[Opening Supplied data section]

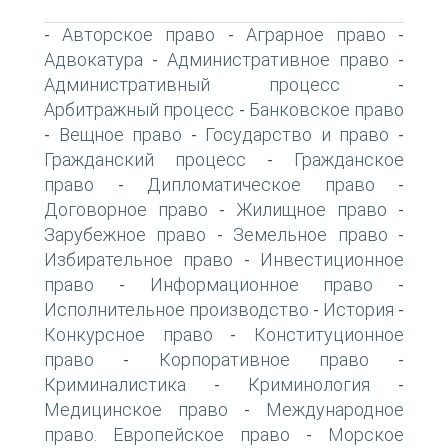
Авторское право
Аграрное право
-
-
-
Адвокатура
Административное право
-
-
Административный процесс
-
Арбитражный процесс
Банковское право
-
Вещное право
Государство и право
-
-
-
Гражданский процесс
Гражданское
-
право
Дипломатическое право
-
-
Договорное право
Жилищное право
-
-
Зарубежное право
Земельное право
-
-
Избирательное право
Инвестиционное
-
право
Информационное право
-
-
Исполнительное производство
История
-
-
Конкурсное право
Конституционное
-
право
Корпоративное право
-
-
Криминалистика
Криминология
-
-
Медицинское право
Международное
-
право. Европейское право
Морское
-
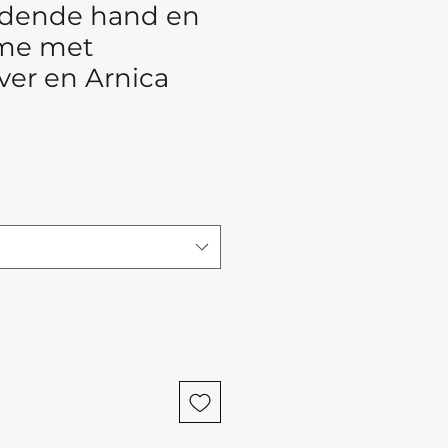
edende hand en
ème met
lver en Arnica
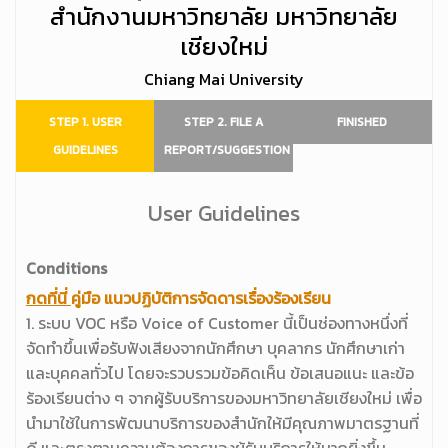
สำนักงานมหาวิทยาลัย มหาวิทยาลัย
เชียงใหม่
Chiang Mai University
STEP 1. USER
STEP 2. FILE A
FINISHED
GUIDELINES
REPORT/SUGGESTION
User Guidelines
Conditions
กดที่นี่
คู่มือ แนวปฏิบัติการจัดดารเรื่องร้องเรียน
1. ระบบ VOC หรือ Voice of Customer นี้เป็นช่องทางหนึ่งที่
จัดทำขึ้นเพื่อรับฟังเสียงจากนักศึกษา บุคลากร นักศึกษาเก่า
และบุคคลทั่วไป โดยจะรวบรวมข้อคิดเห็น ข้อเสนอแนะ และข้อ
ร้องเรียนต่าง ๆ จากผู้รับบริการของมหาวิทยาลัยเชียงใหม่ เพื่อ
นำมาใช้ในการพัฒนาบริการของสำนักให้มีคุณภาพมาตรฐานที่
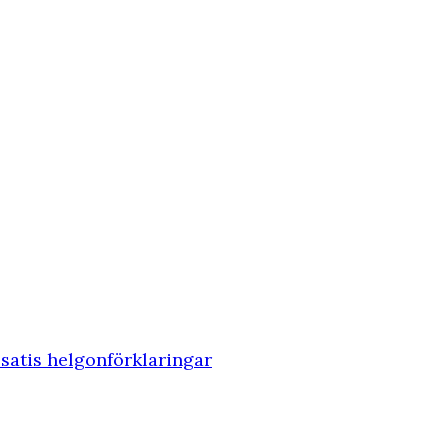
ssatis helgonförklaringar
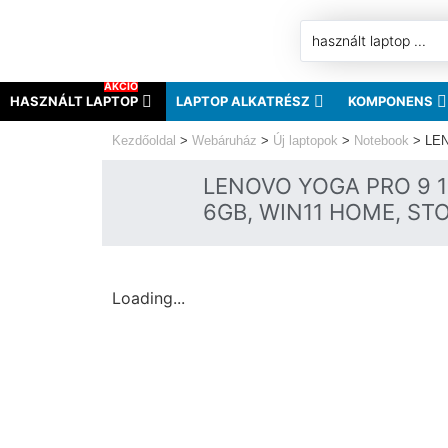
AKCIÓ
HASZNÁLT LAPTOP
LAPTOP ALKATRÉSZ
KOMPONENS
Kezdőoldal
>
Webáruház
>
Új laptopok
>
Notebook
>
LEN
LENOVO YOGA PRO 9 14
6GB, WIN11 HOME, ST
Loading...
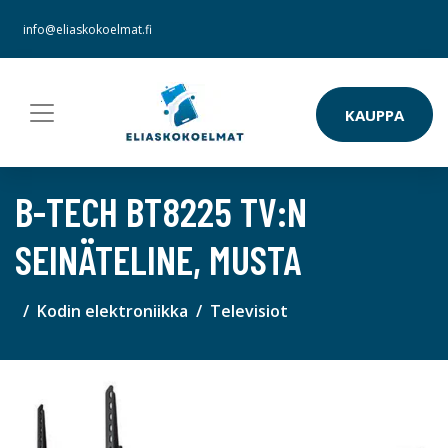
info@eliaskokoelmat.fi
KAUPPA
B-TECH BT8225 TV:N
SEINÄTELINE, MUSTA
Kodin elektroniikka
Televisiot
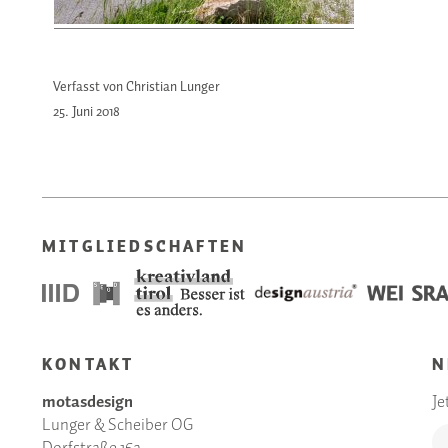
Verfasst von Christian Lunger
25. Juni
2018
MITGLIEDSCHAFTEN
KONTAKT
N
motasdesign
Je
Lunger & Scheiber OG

[Closing Supplied data section]

Starting at the first line of the material, output exactly the lines up to and including the one with "Жилищное право". Do not include the pictures.

Авторское право
Аграрное право
-
-
-
Адвокатура
Административное право
-
-
Административный процесс
-
Арбитражный процесс
Банковское право
-
Вещное право
Государство и право
-
-
-
Гражданский процесс
Гражданское
-
право
Дипломатическое право
-
-
Договорное право
Жилищное право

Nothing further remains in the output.